How it works?

Notch: setting up a context

notch is all about setting up a context::
>>> context=notch(
     exclude='{ "_country" : "US"}',

Would I have been smart, it would have been called «aim». Since you tell your target, and the parameters of your parsing (log_format…).

Command line arguments vs notch arguments

  • first command lines arguments are parsed, and setup;
  • then the arguments of notch are parsed.


notch arguments always override arguments given in the command line.

Context methods & attributes

attribute: data_filter

Stores the filter used to filter the data. If nothing specified it will use include and exclude.

method: output

Given output_file / output_format write a Mapping in the specified file with the sepcified format.


Output will close output_file once it has written in it. Thus, reusing it another time will cause an exception. you should notch once for every time you shoot if you context.output for writing to a file.



Given one or more context, you now can shoot your request to the context given back by notch.


for each lines of each input file
  • use a regexp to transform the parsed line in a dict
  • add to record datetime string in _datetime key
if geoIP in context.skill
add _country to the record bades on ip
if user_agent in context.skill
add _dist_name, _browser_version, _browser_version on agent
if not filtered out by context.data_filter
add actual transformed record to the previous one

It is basically a way to GROUP BY like in mysql. As my dict supports addition we have the following logic for each line (given you request an aggregation on country and useragent and you are at the 31st line:

>>> { '_country' : { 'BE' : 10, 'FR' : 20
... },  'user_agent' : { 'mozilla' : 13, 'unknown' : 17  } } + {
... 'country' : { 'BE' : 1}, 'user_agent' : { 'safari': 1 } }
{ '_country' : { 'BE' : 11, 'FR' : 20 },
'user_agent' : { 'mozilla' : 13, 'unknown' : 17,'safari': 1 } }

How lines of your log are transformed

First since we use named capture in our log regexps, we directly transform a log in a dict.
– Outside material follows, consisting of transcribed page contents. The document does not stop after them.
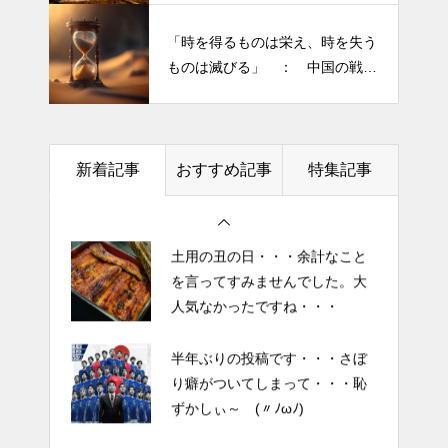
り癖がついてしまって・・・恥
きられる”・・・
ずかしぃ～ (〃ﾉωﾉ)
「時を得るものは栄え、時を失う
ものは滅びる」 ： 中国の戦国
2026 今年初めての投稿・・・
時代の思想家、列子の言葉
「食生活習慣の改善」が今年の
テーマです。
新着記事
おすすめ記事
特集記事
土用の丑の日・・・余計なこと
を言ってすみませんでした。大
人気なかったですね・・・
半年ぶりの投稿です・・・さぼ
り癖がついてしまって・・・恥
ずかしぃ～ (〃ﾉωﾉ)
2026 今年初めての投稿・・・
「食生活習慣の改善」が今年の
テーマです。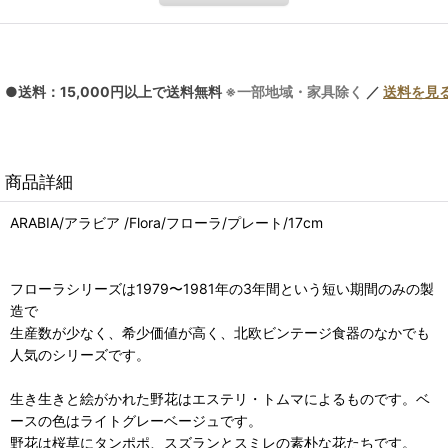
●送料：15,000円以上で送料無料
※一部地域・家具除く
／
送料を見
商品詳細
ARABIA/アラビア /Flora/フローラ/プレート/17cm
フローラシリーズは1979〜1981年の3年間という短い期間のみの製
造で
生産数が少なく、希少価値が高く、北欧ビンテージ食器のなかでも
人気のシリーズです。
生き生きと絵がかれた野花はエステリ・トムマによるものです。ベ
ースの色はライトグレーベージュです。
野花は桜草にタンポポ、スズランとスミレの素朴な花たちです。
You can give the name you want for your capture except for 3 special things:

  • datetime is required, because logs always have a datetime associated with each record;
  • agent is required if you want to use httpagentparser;
  • ip is required if you want to use geoIP


Once datetime is captured since datetime objects are easier to use than strings datetime value is transformed in _datetime with the date_pattern.


Once ip is catpured given geo_ip is enabled _country will be set with the 2 letters of the ISO code of the country.


Once agent is captured, it will be transformed -if user_agent is enabled- into

  • _dist_name: the OS;
  • _browser_name: the name of the web browser;
  • _browser_version: the version of the browser.